→ Your task
Omitting the pictures, restate all of the entries below exactly.

[Stored data entries]
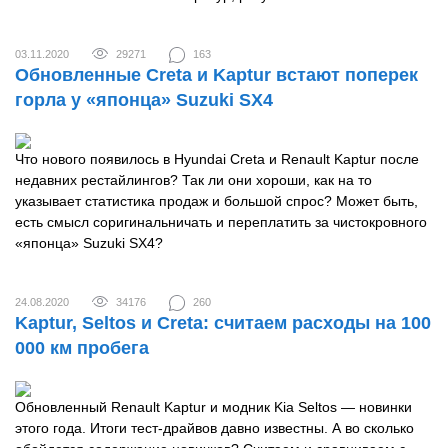
03.11.2020
29271
163
Обновленные Creta и Kaptur встают поперек
горла у «японца» Suzuki SX4
Что нового появилось в Hyundai Creta и Renault Kaptur после
недавних рестайлингов? Так ли они хороши, как на то
указывает статистика продаж и большой спрос? Может быть,
есть смысл соригинальничать и переплатить за чистокровного
«японца» Suzuki SX4?
24.08.2020
34176
260
Kaptur, Seltos и Creta: считаем расходы на 100
000 км пробега
Обновленный Renault Kaptur и модник Kia Seltos — новинки
этого года. Итоги тест-драйвов давно известны. А во сколько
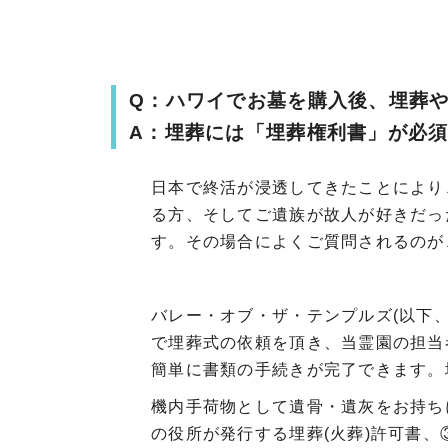
Q：ハワイでお墓を購入後、埋葬や
A：埋葬には「埋葬権利書」が必須
日本で終活が浸透してきたことにより
る方、そしてご遺族が故人が好きだっ
す。その場合によくご質問されるのが
バレー・オブ・ザ・テンプルズ(以下
で埋葬式の依頼を頂き、当霊園の担当
簡単に書類の手続きが完了できます。
機内手荷物として遺骨・遺灰をお持ち
の役所が発行する埋葬(火葬)許可書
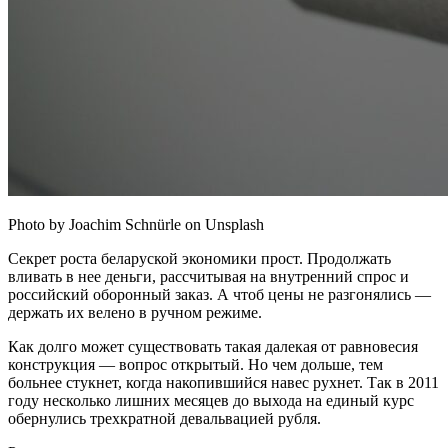
Photo by Joachim Schnürle on Unsplash
Секрет роста беларуской экономики прост. Продолжать
вливать в нее деньги, рассчитывая на внутренний спрос и
российский оборонный заказ. А чтоб цены не разгонялись —
держать их велено в ручном режиме.
Как долго может существовать такая далекая от равновесия
конструкция — вопрос открытый. Но чем дольше, тем
больнее стукнет, когда накопившийся навес рухнет. Так в 2011
году несколько лишних месяцев до выхода на единый курс
обернулись трехкратной девальвацией рубля.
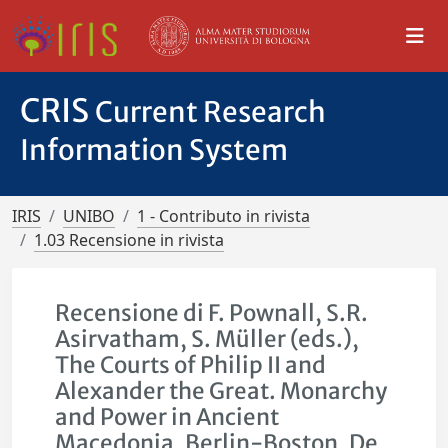
CRIS
Current Research
Information System
IRIS
UNIBO
1 - Contributo in rivista
1.03 Recensione in rivista
Recensione di F. Pownall, S.R.
Asirvatham, S. Müller (eds.),
The Courts of Philip II and
Alexander the Great. Monarchy
and Power in Ancient
Macedonia, Berlin-Boston, De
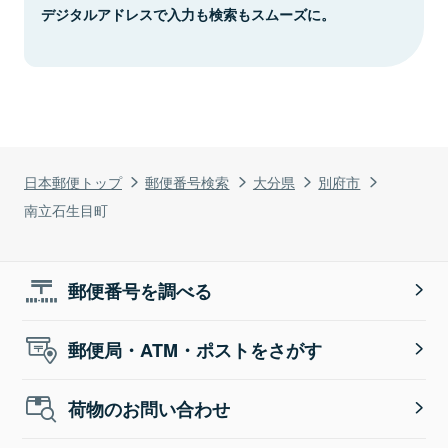
デジタルアドレスで入力も検索もスムーズに。
日本郵便トップ
郵便番号検索
大分県
別府市
南立石生目町
郵便番号を調べる
郵便局・ATM・ポストをさがす
荷物のお問い合わせ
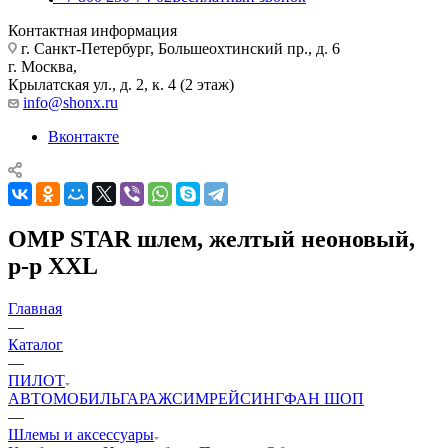
Контактная информация
г. Санкт-Петербург, Большеохтинский пр., д. 6
г. Москва,
Крылатская ул., д. 2, к. 4 (2 этаж)
info@shonx.ru
Вконтакте
OMP STAR шлем, желтый неоновый,
р-р XXL
Главная
—
Каталог
—
ПИЛОТ
АВТОМОБИЛЬ
ГАРАЖ
СИМРЕЙСИНГ
ФАН ШОП
—
Шлемы и аксессуары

→ Task solution
03.11.2020
29271
163
Обновленные Creta и Kaptur встают поперек
горла у «японца» Suzuki SX4
Что нового появилось в Hyundai Creta и Renault Kaptur после
недавних рестайлингов? Так ли они хороши, как на то
указывает статистика продаж и большой спрос? Может быть,
есть смысл соригинальничать и переплатить за чистокровного
«японца» Suzuki SX4?
24.08.2020
34176
260
Kaptur, Seltos и Creta: считаем расходы на 100
000 км пробега
Обновленный Renault Kaptur и модник Kia Seltos — новинки
этого года. Итоги тест-драйвов давно известны. А во сколько
Q：ハワイでお墓を購入後、埋葬や
A：埋葬には「埋葬権利書」が必須
日本で終活が浸透してきたことにより
る方、そしてご遺族が故人が好きだっ
す。その場合によくご質問されるのが
バレー・オブ・ザ・テンプルズ(以下
で埋葬式の依頼を頂き、当霊園の担当
簡単に書類の手続きが完了できます。
機内手荷物として遺骨・遺灰をお持ち
の役所が発行する埋葬(火葬)許可書
Photo by Joachim Schnürle on Unsplash
Секрет роста беларуской экономики прост. Продолжать
вливать в нее деньги, рассчитывая на внутренний спрос и
российский оборонный заказ. А чтоб цены не разгонялись —
держать их велено в ручном режиме.
Как долго может существовать такая далекая от равновесия
конструкция — вопрос открытый. Но чем дольше, тем
больнее стукнет, когда накопившийся навес рухнет. Так в 2011
году несколько лишних месяцев до выхода на единый курс
обернулись трехкратной девальвацией рубля.
CRIS
Current Research
Information System
IRIS
UNIBO
1 - Contributo in rivista
1.03 Recensione in rivista
Recensione di F. Pownall, S.R.
Asirvatham, S. Müller (eds.),
The Courts of Philip II and
Alexander the Great. Monarchy
and Power in Ancient
Macedonia, Berlin-Boston, De
デジタルアドレスで入力も検索もスムーズに。
日本郵便トップ
郵便番号検索
大分県
別府市
南立石生目町
郵便番号を調べる
郵便局・ATM・ポストをさがす
荷物のお問い合わせ
Контактная информация
г. Санкт-Петербург, Большеохтинский пр., д. 6
г. Москва,
Крылатская ул., д. 2, к. 4 (2 этаж)
info@shonx.ru
Вконтакте
OMP STAR шлем, желтый неоновый,
р-р XXL
Главная
—
Каталог
—
ПИЛОТ
АВТОМОБИЛЬ
ГАРАЖ
СИМРЕЙСИНГ
ФАН ШОП
—
Шлемы и аксессуары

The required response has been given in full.